LA GUERRA MONDIALE A RATE: ORA TOCCA A ISRAELE E HAMAS – di Gad Lerner

ISRAELE - HAMAS

La terribile umiliazione inflitta da Hamas all’apparato di sicurezza israeliano è un voltapagina imprevisto nel conflitto mediorientale, gravido di conseguenze drammatiche anche nei futuri equilibri internazionali. Lo Stato ebraico mai aveva contato tante vittime civili, tra morti e feriti, in un solo giorno; né tante persone cadute in ostaggio di commandos votati certo a sconfitta sicura, ma che intanto hanno dimostrato che nessuna tecnologia basta a sigillare per sempre una striscia di territorio densamente popolato come Gaza. La questione palestinese, che perfino l’Arabia Saudita si apprestava a sottomettere alla convenienza di un accordo con Israele, riesplode nel sangue. E non basterà agli israeliani che il governo Netanyahu scateni una risposta militare senza precedenti. Perché ieri hanno dovuto constatare la gravissima sottovalutazione del potenziale militare di Hamas da parte di un governo estremista concentratosi a bersagliare i palestinesi di Cisgiordania: replicandovi incursioni sanguinose; concedendo mano libera alle spedizioni punitive dei coloni; delegittimando l’Anp a vantaggio di una nuova generazione di terroristi nella convinzione di poterli schiacciare facilmente.

La risposta lungamente preparata da Hamas è una vendetta spettacolare che barbaramente non distingue fra militari e civili. Santifica una guerra feroce in cui all’intero popolo israeliano viene negato il diritto all’esistenza. Al tempo stesso, rivela la fragilità del Patto di Abramo stipulato da Israele con le ricche petromonarchie del Golfo, tanto è vero che gli Hezbollah libanesi, nel loro comunicato di sostegno all’operazione “Tempesta al-Aqsa”, diffidano chi nel mondo arabo cerca di normalizzare le relazioni con il nemico. Sapremo presto se il fronte occidentale riuscirà a scongiurare defezioni tra i regimi arabi suoi alleati, o se gli sviluppi della guerra iniziata con lo sfondamento della barriera di Gaza consentirà a Hamas di trovare nuovi sostenitori in Turchia, in Qatar, chissà dove.

Ma intanto su Israele torna a incombere un doloroso sentimento di vulnerabilità. Mezzo secolo fa, nel 1973, l’impreparazione rivelata di fronte all’attacco arabo nel giorno di Kippur avviò la crisi della classe dirigente laburista, soppiantata pochi anni dopo dalla destra del Likud. Il Paese però restava compatto al suo interno. Oggi invece è dilaniato dalla protesta popolare contro la svolta autoritaria voluta dal governo Netanyahu.

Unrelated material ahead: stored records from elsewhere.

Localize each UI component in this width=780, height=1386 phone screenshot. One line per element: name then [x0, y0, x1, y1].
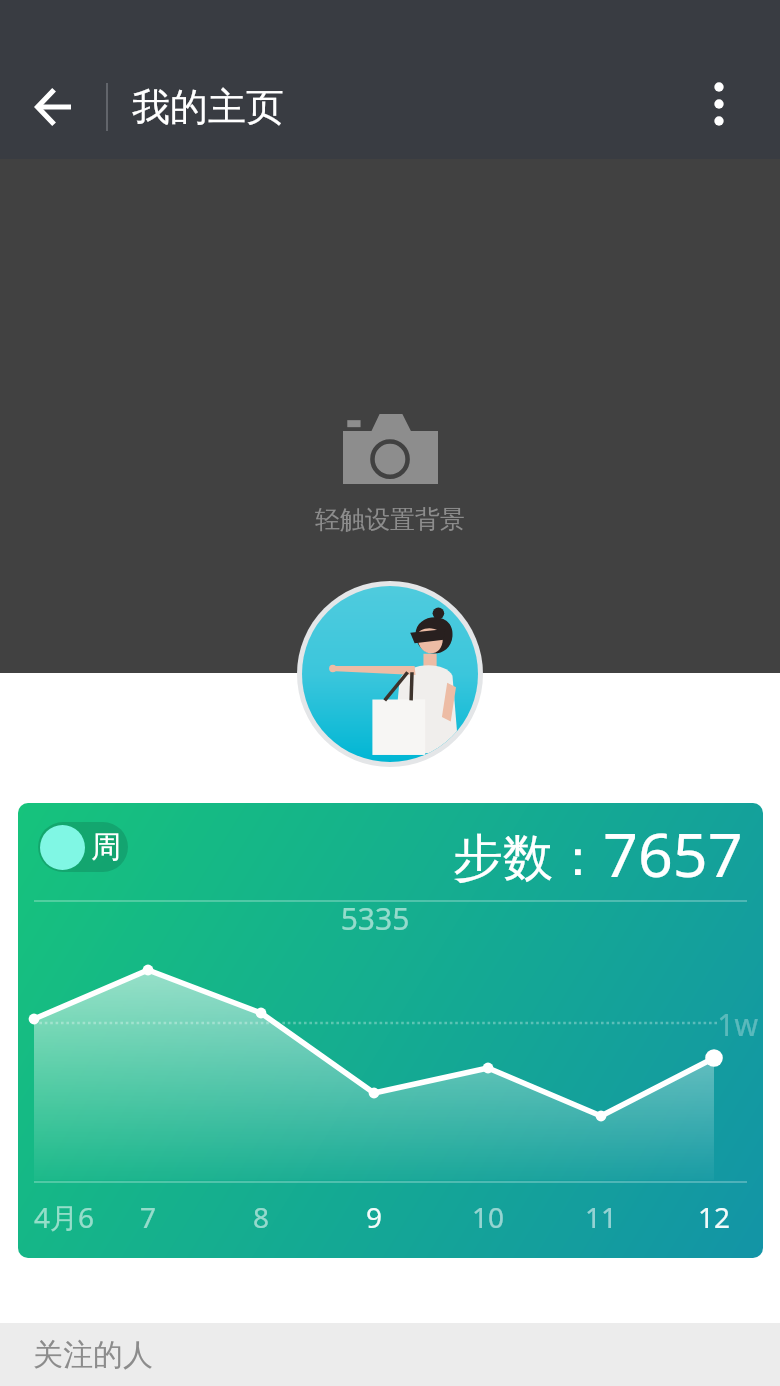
button[interactable]: 周 — [38, 822, 128, 872]
button[interactable]: Set background — [0, 159, 780, 673]
staticText: 周 — [91, 828, 121, 866]
staticText: 7 — [108, 1198, 188, 1236]
staticText: 8 — [221, 1198, 301, 1236]
button[interactable]: More options — [658, 54, 780, 159]
staticText: 我的主页 — [132, 83, 284, 131]
staticText: 7657 — [603, 812, 743, 895]
staticText: 1w — [678, 1004, 758, 1045]
button[interactable]: Profile photo — [297, 581, 483, 767]
staticText: 11 — [561, 1198, 641, 1236]
staticText: 9 — [334, 1198, 414, 1236]
staticText: 5335 — [335, 898, 415, 939]
button[interactable]: 周 — [18, 803, 763, 1258]
staticText: 轻触设置背景 — [315, 504, 465, 535]
button[interactable]: Back — [0, 54, 106, 159]
staticText: 4月6 — [34, 1198, 114, 1236]
staticText: 步数： — [453, 827, 603, 890]
staticText: 关注的人 — [33, 1336, 153, 1374]
button[interactable]: 关注的人 — [0, 1323, 780, 1386]
staticText: 10 — [448, 1198, 528, 1236]
staticText: 12 — [674, 1198, 754, 1236]
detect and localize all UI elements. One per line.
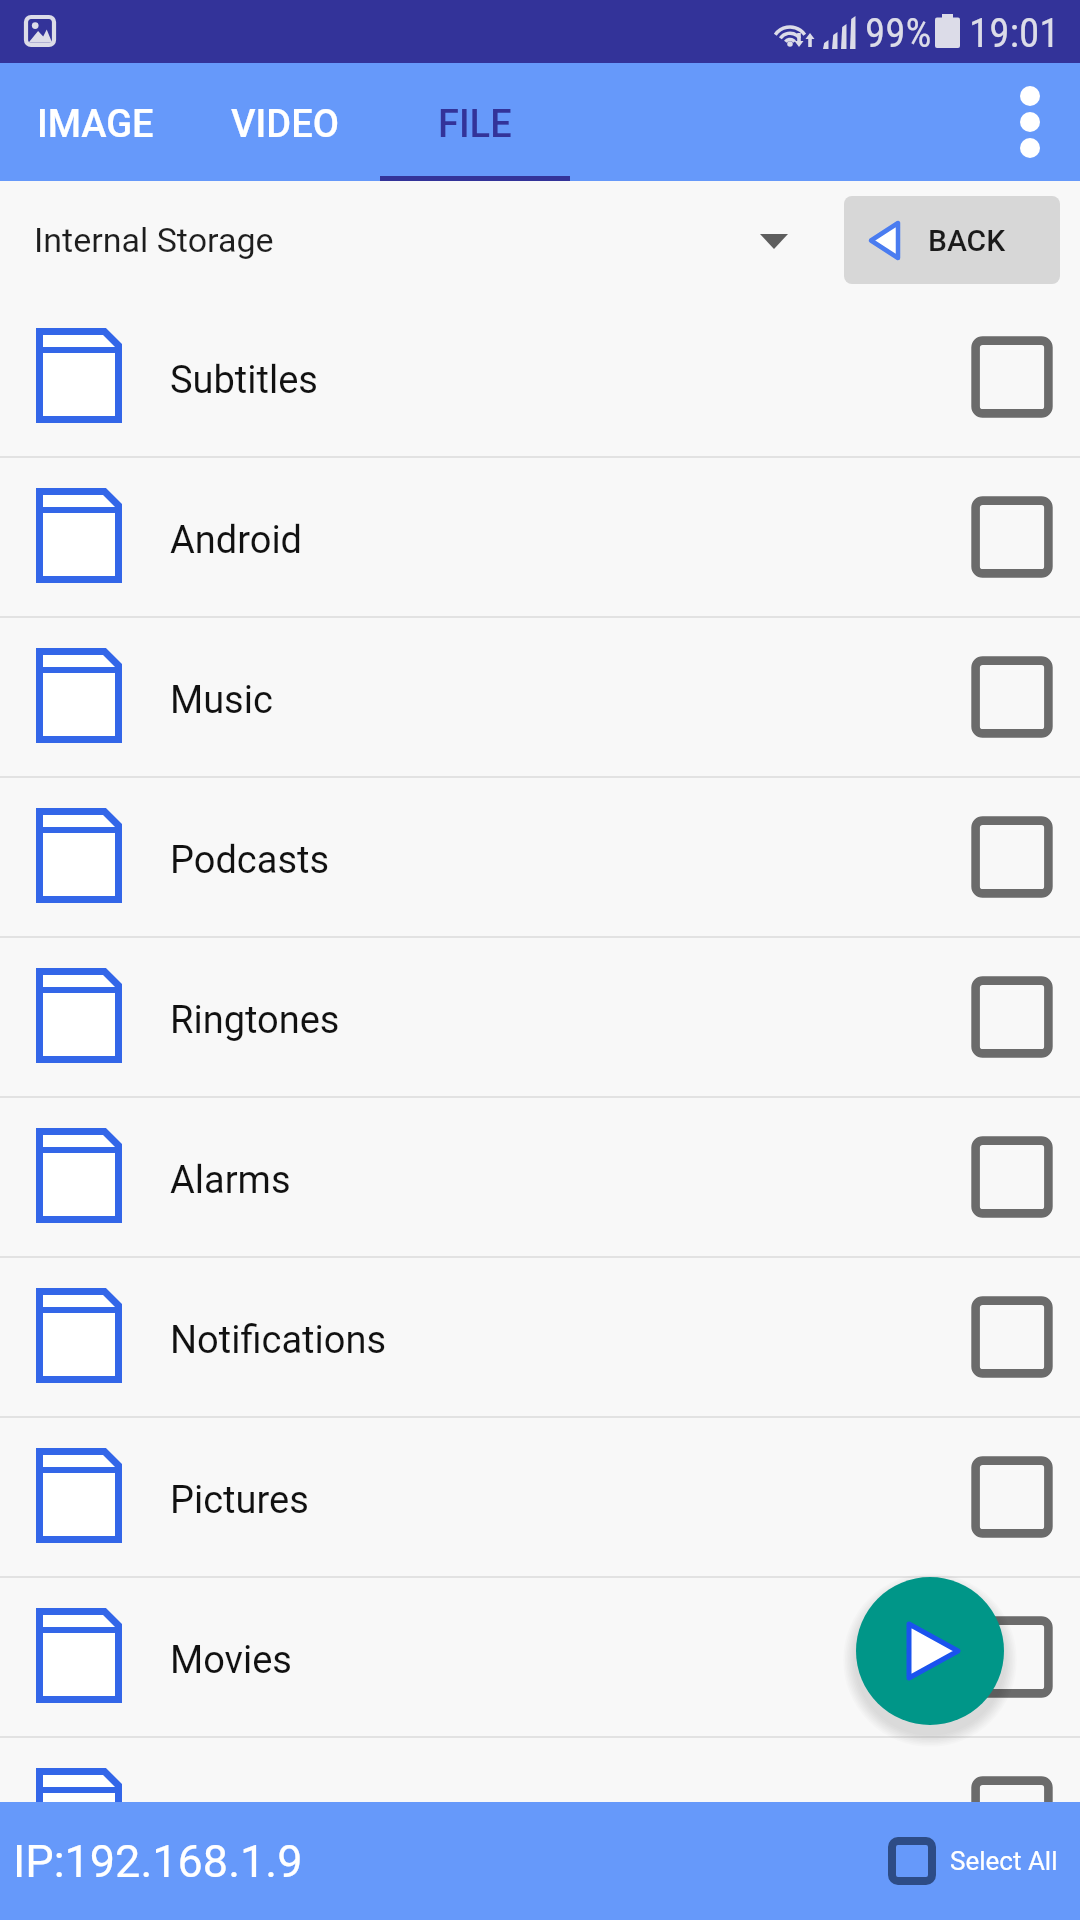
button[interactable]: Play <box>856 1577 1004 1725</box>
button[interactable]: Podcasts <box>0 778 1080 936</box>
staticText: Internal Storage <box>34 220 274 260</box>
button[interactable]: Subtitles <box>0 298 1080 456</box>
staticText: Music <box>170 678 273 723</box>
staticText: FILE <box>438 102 512 147</box>
staticText: IMAGE <box>37 102 154 147</box>
button[interactable]: Select Music <box>957 642 1067 752</box>
button[interactable]: Ringtones <box>0 938 1080 1096</box>
button[interactable]: Select Notifications <box>957 1282 1067 1392</box>
staticText: Android <box>170 518 303 563</box>
staticText: Download <box>170 1798 340 1843</box>
button[interactable]: Alarms <box>0 1098 1080 1256</box>
staticText: 99% <box>865 9 932 57</box>
button[interactable]: Select Download <box>957 1762 1067 1872</box>
button[interactable]: Internal Storage <box>0 181 1080 298</box>
button[interactable]: Android <box>0 458 1080 616</box>
staticText: Movies <box>170 1638 292 1683</box>
button[interactable]: VIDEO <box>190 63 380 181</box>
button[interactable]: More options <box>980 63 1080 181</box>
button[interactable]: Music <box>0 618 1080 776</box>
button[interactable]: Download <box>0 1738 1080 1896</box>
button[interactable]: Movies <box>0 1578 1080 1736</box>
staticText: Pictures <box>170 1478 309 1523</box>
staticText: Select All <box>950 1846 1058 1876</box>
button[interactable]: Select Ringtones <box>957 962 1067 1072</box>
button[interactable]: Select Pictures <box>957 1442 1067 1552</box>
button[interactable]: FILE <box>380 63 570 181</box>
staticText: Subtitles <box>170 358 318 403</box>
staticText: Notifications <box>170 1318 387 1363</box>
staticText: 19:01 <box>969 9 1060 57</box>
button[interactable]: IMAGE <box>0 63 190 181</box>
staticText: Ringtones <box>170 998 340 1043</box>
staticText: VIDEO <box>231 102 339 147</box>
staticText: BACK <box>928 223 1006 258</box>
button[interactable]: Notifications <box>0 1258 1080 1416</box>
staticText: IP:192.168.1.9 <box>13 1835 303 1888</box>
button[interactable]: BACK <box>844 196 1060 284</box>
staticText: Podcasts <box>170 838 330 883</box>
button[interactable]: Pictures <box>0 1418 1080 1576</box>
button[interactable]: Select Android <box>957 482 1067 592</box>
button[interactable]: Select Podcasts <box>957 802 1067 912</box>
button[interactable]: Select Alarms <box>957 1122 1067 1232</box>
staticText: Alarms <box>170 1158 291 1203</box>
button[interactable]: Select Movies <box>957 1602 1067 1712</box>
button[interactable]: Select All <box>888 1837 1058 1885</box>
button[interactable]: Select Subtitles <box>957 322 1067 432</box>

Difficilmente verrà perdonata a Bibi la clamorosa inadeguatezza del sistema difensivo. I partiti di opposizione fanno appello all’unità contro l’aggressore. Ma anche se dovessero arrivare a un governo di unità nazionale, riesce davvero difficile immaginare come possa funzionare. Tanto più se, Dio non voglia, i ministri dell’estrema destra convincessero il premier a estendere la controffensiva, oltre che a Gaza, anche in Cisgiordania. L’allargamento del conflitto sugli altri confini di Israele, o addirittura nelle sue regioni a maggioranza araba, resta non sembra imminente, ma le guerre si sa come cominciano e non come finiscono. L’umiliazione subita ieri, il dramma degli ostaggi catturati da Hamas e Jihad islamica, non evidenziano solo la fragilità di un esecutivo guerrafondaio incapace di valutare la forza del nemico. Di colpo è Israele nel suo insieme che vede svanire l’illusione di convivere con la ferita aperta della questione palestinese. O meglio, che a tenerla sotto controllo bastasse la superiorità economica, tecnologica, militare. È questo il grande “non detto” dell’Israele democratica che da dieci mesi scende in piazza per difendere la sua democrazia pericolante ma – per non dividersi – elude la questione palestinese. Cinquantasei anni di occupazione militare e colonizzazione dei territori avevano convinto i più che si potesse conservare la democrazia domestica nel mentre si negava ai vicini di casa il diritto all’autodeterminazione. Rimuovere tale contraddizione ha alimentato il fanatismo religioso e il terrorismo fra i palestinesi. Fino alla sconvolgente rivelazione di ieri.